Method / Graveyard Gambit

Reading a Claim Until It Breaks

The headline is a compression of many smaller propositions, most of them load-bearing and unstated. The discipline is to decompress it, then remove one dependency at a time.

PUBLIC RELEASE / 2026.03SELECTED DISCLOSUREREV. 01

Extraordinary claims usually arrive as a single headline: a device does this, a corpus shows that, a mechanism explains the other. The headline is never the thing to test. It is a compression of many smaller propositions, most of which are load-bearing and unstated. The discipline is to decompress it.

Anomaly decomposition takes a complex claim and breaks it into atomic dependencies: the individual propositions that must each be true for the headline to hold. Each is assigned an evidentiary weight and a failure mode. The dependencies are then arranged as a graph, so that the claim's actual structure becomes visible, including the joints where it can be snapped.

The useful question is rarely is the headline true. It is which propositions is the headline standing on, and what happens when you remove each one. Counterfactual removal is the sharpest tool here. Take out one dependency and ask whether the claim degrades gracefully or collapses. A claim that collapses when a single unverified proposition is removed was never as strong as its headline suggested.

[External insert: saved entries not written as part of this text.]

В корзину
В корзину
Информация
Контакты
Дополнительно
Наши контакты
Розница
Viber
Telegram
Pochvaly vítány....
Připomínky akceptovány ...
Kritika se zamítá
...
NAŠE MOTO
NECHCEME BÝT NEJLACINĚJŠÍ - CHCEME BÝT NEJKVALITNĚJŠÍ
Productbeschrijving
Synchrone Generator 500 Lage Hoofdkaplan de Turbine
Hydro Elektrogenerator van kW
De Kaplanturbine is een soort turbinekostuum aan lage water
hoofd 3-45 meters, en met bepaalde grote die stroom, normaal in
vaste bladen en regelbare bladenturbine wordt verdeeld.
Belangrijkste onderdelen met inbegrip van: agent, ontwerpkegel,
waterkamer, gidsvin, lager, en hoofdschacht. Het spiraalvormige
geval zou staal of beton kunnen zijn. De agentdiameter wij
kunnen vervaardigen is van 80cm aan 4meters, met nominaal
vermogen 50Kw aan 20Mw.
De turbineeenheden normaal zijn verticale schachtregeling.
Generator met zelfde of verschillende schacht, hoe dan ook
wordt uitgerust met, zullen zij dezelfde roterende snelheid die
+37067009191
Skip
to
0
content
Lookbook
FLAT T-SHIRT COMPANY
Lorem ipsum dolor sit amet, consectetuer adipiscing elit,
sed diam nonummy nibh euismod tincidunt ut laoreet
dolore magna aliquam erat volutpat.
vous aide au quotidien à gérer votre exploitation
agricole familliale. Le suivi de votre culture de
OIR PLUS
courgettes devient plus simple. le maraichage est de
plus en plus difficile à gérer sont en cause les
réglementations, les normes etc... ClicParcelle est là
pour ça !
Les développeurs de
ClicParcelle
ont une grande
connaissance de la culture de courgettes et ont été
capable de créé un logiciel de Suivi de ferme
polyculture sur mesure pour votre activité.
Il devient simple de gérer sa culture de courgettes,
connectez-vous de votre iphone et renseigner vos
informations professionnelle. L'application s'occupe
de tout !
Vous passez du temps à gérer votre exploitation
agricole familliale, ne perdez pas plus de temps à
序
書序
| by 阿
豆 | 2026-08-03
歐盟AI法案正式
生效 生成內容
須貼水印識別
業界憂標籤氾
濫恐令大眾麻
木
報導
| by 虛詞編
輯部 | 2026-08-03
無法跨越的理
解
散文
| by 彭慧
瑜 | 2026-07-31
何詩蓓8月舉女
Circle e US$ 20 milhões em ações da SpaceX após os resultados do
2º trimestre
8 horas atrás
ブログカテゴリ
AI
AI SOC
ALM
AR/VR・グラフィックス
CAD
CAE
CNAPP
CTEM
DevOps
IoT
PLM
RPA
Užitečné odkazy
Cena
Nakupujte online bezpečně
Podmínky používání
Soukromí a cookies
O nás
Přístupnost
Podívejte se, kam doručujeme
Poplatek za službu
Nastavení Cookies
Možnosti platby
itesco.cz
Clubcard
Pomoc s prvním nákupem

What survives decomposition is often not the original claim but a residue: a narrower, better-specified statement that the evidence actually supports. Sometimes that residue is genuinely interesting and becomes a wager worth instrumenting. Sometimes nothing survives, and the exercise has still paid for itself, because it has converted an argument that could run forever into a structure that terminated.

The method is deliberately hostile and deliberately fair. It does not decide in advance that a claim is false. It decides that a claim is only as strong as its weakest load-bearing proposition, and it goes looking for that proposition first. The claims that pass are the ones where the search failed. Those are rare, and they are the ones worth the Yard's time.

Dismantle the headline; keep whatever the evidence was actually holding up.